Thursday, 17 June 2010

Breathing Space


I am in love with this image, just the sheer possibility of a space such as this. It makes you want to breathe more deeply.

Recently, reading about a new show at the Victoria and Albert Museum in London, called Small Spaces, I came across the architecture of Terunobu Fujimori whose work I find beautiful in its simplicity, its quiet unpretentious airiness. The tea houses he builds all give a feeling of away-ness too, a sensation strangely akin to the one I feel whenever I watch Woody Allen's rather underappreciated A Midsummer's Night Sex Comedy (1982).

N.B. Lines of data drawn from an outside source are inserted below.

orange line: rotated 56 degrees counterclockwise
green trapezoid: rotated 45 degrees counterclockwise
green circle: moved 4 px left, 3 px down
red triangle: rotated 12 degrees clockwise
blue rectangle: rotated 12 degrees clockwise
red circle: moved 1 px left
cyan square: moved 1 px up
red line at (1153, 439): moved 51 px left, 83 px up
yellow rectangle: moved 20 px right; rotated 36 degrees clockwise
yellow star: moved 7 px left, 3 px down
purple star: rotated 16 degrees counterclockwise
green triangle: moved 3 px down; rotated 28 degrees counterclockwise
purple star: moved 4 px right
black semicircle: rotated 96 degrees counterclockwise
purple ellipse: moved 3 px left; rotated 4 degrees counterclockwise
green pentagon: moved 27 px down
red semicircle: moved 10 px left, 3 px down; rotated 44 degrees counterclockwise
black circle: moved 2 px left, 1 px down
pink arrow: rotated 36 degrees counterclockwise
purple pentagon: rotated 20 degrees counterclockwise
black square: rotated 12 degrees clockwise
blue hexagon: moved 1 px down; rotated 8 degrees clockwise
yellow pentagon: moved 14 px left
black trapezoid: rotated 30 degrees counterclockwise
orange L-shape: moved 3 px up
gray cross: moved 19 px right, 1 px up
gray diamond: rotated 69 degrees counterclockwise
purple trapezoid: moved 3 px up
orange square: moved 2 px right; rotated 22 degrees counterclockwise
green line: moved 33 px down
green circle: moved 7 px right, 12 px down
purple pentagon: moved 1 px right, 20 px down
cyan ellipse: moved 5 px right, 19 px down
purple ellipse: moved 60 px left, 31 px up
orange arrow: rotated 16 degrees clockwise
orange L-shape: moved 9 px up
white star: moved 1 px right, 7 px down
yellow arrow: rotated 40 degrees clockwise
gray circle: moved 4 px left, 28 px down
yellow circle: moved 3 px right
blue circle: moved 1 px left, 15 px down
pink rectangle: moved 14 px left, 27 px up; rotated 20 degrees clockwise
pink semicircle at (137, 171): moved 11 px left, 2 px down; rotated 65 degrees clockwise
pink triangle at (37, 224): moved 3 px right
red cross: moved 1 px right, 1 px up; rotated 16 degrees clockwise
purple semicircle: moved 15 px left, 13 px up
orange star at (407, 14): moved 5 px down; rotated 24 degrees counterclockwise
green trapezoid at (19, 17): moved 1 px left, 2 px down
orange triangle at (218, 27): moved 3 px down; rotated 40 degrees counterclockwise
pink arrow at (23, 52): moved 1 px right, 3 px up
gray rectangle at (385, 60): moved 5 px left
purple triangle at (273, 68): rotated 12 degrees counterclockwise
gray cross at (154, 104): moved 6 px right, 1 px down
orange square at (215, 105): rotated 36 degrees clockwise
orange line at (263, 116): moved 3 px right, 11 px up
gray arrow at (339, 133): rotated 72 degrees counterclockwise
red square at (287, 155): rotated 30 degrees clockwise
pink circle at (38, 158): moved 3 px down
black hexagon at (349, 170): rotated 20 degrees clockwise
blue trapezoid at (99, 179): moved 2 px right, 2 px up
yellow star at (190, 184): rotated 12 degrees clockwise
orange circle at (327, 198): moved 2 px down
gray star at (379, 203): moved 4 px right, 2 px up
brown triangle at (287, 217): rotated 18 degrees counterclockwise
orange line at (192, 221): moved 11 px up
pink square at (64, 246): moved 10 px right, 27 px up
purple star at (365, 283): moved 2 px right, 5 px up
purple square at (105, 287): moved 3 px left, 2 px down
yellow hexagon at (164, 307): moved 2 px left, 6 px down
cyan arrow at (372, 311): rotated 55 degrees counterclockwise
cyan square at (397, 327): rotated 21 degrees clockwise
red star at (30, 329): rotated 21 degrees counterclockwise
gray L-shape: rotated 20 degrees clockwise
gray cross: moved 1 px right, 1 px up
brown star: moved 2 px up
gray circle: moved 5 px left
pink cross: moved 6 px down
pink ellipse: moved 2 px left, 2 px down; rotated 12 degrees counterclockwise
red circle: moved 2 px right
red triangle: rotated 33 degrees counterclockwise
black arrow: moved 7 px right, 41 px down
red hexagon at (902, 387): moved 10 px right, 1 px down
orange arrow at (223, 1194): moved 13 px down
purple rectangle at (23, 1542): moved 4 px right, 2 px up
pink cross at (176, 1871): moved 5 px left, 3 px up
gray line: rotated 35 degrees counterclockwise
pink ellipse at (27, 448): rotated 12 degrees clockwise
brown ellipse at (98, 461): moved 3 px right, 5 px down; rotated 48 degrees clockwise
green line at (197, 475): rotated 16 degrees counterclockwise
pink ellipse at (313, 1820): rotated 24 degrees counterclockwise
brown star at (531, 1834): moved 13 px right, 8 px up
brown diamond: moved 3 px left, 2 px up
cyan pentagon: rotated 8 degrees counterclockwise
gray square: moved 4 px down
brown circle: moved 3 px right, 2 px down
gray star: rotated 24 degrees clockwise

Here is Fujimori in his takasugi-an, literally 'a tea house too high', the construction and the lay out of which you can read about here. From what I can tell, his buildings all involve these tea houses as centrepieces.



'There is here no measuring with time, no year matters and the years are nothing. Being an artist means, not reckoning and counting, but ripening like the tree which does not force its sap and stands confident in the storms of spring without the fear that after them may come no summer. It does come. But it comes only to the patient, who are there as though eternity lay before them, so unconcernedly still and wide. I learn it daily, learn it with pain to which I am gratful: patience is everything.'--Rilke 23 April 1903



Apparently, they built the entire house used is Midsummer Night's Sex Comedy from scratch, especially for the film. Its dacha-like detachment, its cool sombreness (perhaps reinforced by the lack of electrical fixtures) is something I find incredibly alluring, everytime I watch. It's like being welcomed in from the upstate New England heat, a little light-headed, and being offered a glass of lemonade and a spot to recline.